Pence also cleared his throat and said very carefully, “But sir, that sounds Racist and castigatingly War Mongering. The Animal Rights and PETA folks will be in an uproar. They’ll say you are trying to drum up an all out War on China and their Bats.”

“Exactly, Mikey, It’ll make a great Distraction Attraction from everything I’ve done wrong or just not cared enough to do at all, and will give the militarily armed American Sheeple something to shoot at other than me ! It’s Genius ! Now, shut up, and let me finish, would you,” Trumpty ordered.

“We must take to the streets - 6 feet apart that is, and in Crowds no larger than ten people - and take to the skies - but please, don’t sneeze or wheeze if you please, because Contagions drip and drop like Viral Bombs with ease !”

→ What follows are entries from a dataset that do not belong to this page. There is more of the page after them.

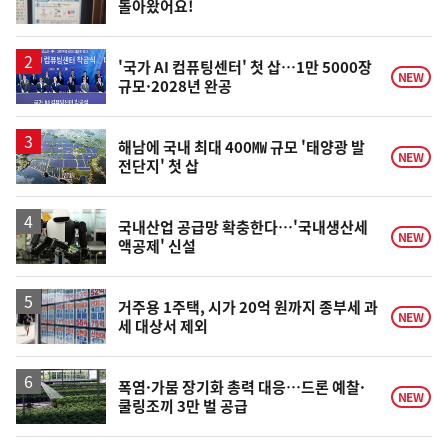
돌아왔어요!
위
동
일
'국가 AI 컴퓨팅센터' 첫 삽…1만 5000장
NEW
규모·2028년 완공
해남에 국내 최대 400㎿ 규모 '태양광 발
NEW
전단지' 첫 삽
국내산업 공급망 확충한다…'국내생산세
NEW
액공제' 신설
거주용 1주택, 시가 20억 원까지 종부세 과
NEW
세 대상서 제외
폭염·가뭄 장기화 총력 대응…드론 예찰·
NEW
쿨링조끼 3만 벌 공급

“And we just don’t have enough Healthy Health Workers and Staff to handle the so far nonexistent Tests, Ventilators and Labs that we really need to even half way deal with the Viral Tsunami heading our way ! But, have no Fear, because The Donald is here ! And I am a Winner !”

“Yes, I, King Trumpty, have erected a War Machine that will hit Them - the Other - like a Mighty Wall !”

“I, the Bone Spur Rattlin’ Rich Boy King, have always wanted to command Soldiers and push Ships and Tanks and Guns and Bombs around the World as I please ! Down with slanty-eyed Bats ! Down with the Chinese !”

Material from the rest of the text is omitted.